The nurse is educating a student nurse about collaborative care methods used with clients with increased intracranial pressure (IICP). Which method is appropriate treatment for clients with IICP? a. "Anti-hypertensives are considered first line therapy in client's with ICP." b. "Intravenous calcium antagonists increase perfusion." c. "Glycerin has been clinically proven to increase ICP and should not be used." d. "Clients given mannitol should be monitored for electrolyte imbalances."

d

The nurse is preparing a client for an esophagogastroduodenoscopy (EGD) following an episode of acute gastrointestinal bleeding.
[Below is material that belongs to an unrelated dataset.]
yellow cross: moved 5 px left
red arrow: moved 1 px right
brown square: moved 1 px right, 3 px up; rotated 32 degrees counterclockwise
The client asks why the EGD is being performed. Which reason should the nurse give? a. To rule out malignancy. b. To remove intestinal obstructions. c. To cauterize the site. d. To locate the source of bleeding.

d

The nurse is providing care for a client diagnosed with acute infective endocarditis. Which symptom should the nurse expect to find on assessment in the late infective stage? a. Bradycardia. b. Increased appetite. c. Extremity pain. d. Petechiae.

d

What is the highest priority of nursing care in ventilator management of clients with acute respiratory distress syndrome? a. "The highest priority is nutrition support." b. "The highest priority is repositioning the client every 2 hours." c. "The highest priority is to reduce anxiety." d. "The highest priority is to protect the functional lung."

d

Which action should the nurse recognize as the care priority for a client with acute renal failure? a. Introduce the client to a low sodium diet. b. Make sure the client is safe in the home. c. Prevent disorientation in the hospital. d. Identify the contributing causes of the initial injury.

d

Which assessment finding indicates that a client is in progressive (stage III) of shock? a. Eupnea. b. Active bowl sounds. c. Normal sinus rhythm. d. Cold, clammy skin.

d

Which assessment finding is the nurse likely to observe in a client receiving treatment for status epilepticus? a. Nocturia. b. Slip and fall when ambulating. c. Decreased appetite. d. Repetitive lip smacking.

d

Which assessment finding should the nurse anticipate in a client experiencing an acute asthma exacerbation? a. Decreased nasal secretions. b. Frequent productive cough. c. Answering questions in full sentences. d. Prolonged phase of forced expiration.

d

Which assessment finding should the nurse expect in a client with a subarachnoid hemorrhage (SAH) complicated by acute hydrocephalus? a. Incontinence at 10 days after initial hemorrhage. b. Gradual onset of confusion within 1-7 days of initial hemorrhage. c. Presence of sucking frontal lobe reflexes 5 days after initial hemorrhage. d. Sudden onset of coma within 24 hours of initial hemorrhage.